- [PROBLEM TO WORK ON]
Your answer must be the records below, given again exactly, with no pictures in it.

*** Opening THE DATA ***

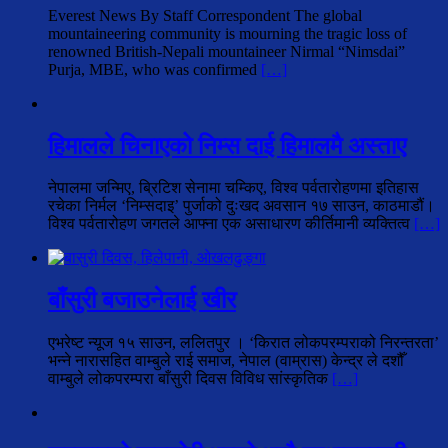
Everest News By Staff Correspondent The global
mountaineering community is mourning the tragic loss of
renowned British-Nepali mountaineer Nirmal “Nimsdai”
Purja, MBE, who was confirmed
[…]
हिमालले चिनाएको निम्स दाई हिमालमै अस्ताए
नेपालमा जन्मिए, ब्रिटिश सेनामा चम्किए, विश्व पर्वतारोहणमा इतिहास
रचेका निर्मल ‘निम्सदाइ’ पुर्जाको दुःखद अवसान १७ साउन, काठमाडौं।
विश्व पर्वतारोहण जगतले आफ्ना एक असाधारण कीर्तिमानी व्यक्तित्व
[…]
बाँसुरी बजाउनेलाई खीर
एभरेष्ट न्यूज १५ साउन, ललितपुर । ‘किरात लोकपरम्पराको निरन्तरता’
भन्ने नारासहित वाम्बुले राई समाज, नेपाल (वाम्रास) केन्द्र ले दशौँ
वाम्बुले लोकपरम्परा बाँसुरी दिवस विविध सांस्कृतिक
[…]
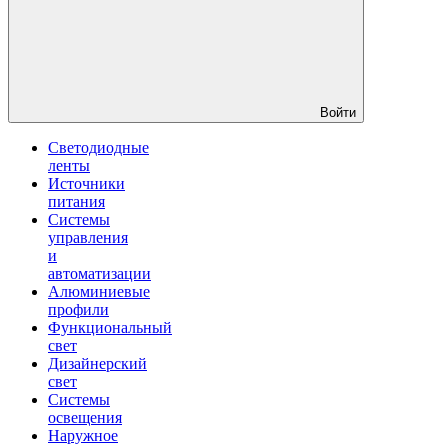
Войти
Светодиодные
ленты
Источники
питания
Системы
управления
и
автоматизации
Алюминиевые
профили
Функциональный
свет
Дизайнерский
свет
Системы
освещения
Наружное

*** Closing THE DATA ***

- [PROBLEM SOLUTION]
Everest News By Staff Correspondent The global
mountaineering community is mourning the tragic loss of
renowned British-Nepali mountaineer Nirmal “Nimsdai”
Purja, MBE, who was confirmed
[…]
हिमालले चिनाएको निम्स दाई हिमालमै अस्ताए
नेपालमा जन्मिए, ब्रिटिश सेनामा चम्किए, विश्व पर्वतारोहणमा इतिहास
रचेका निर्मल ‘निम्सदाइ’ पुर्जाको दुःखद अवसान १७ साउन, काठमाडौं।
विश्व पर्वतारोहण जगतले आफ्ना एक असाधारण कीर्तिमानी व्यक्तित्व
[…]
बाँसुरी बजाउनेलाई खीर
एभरेष्ट न्यूज १५ साउन, ललितपुर । ‘किरात लोकपरम्पराको निरन्तरता’
भन्ने नारासहित वाम्बुले राई समाज, नेपाल (वाम्रास) केन्द्र ले दशौँ
वाम्बुले लोकपरम्परा बाँसुरी दिवस विविध सांस्कृतिक
[…]
Войти
Светодиодные
ленты
Источники
питания
Системы
управления
и
автоматизации
Алюминиевые
профили
Функциональный
свет
Дизайнерский
свет
Системы
освещения
Наружное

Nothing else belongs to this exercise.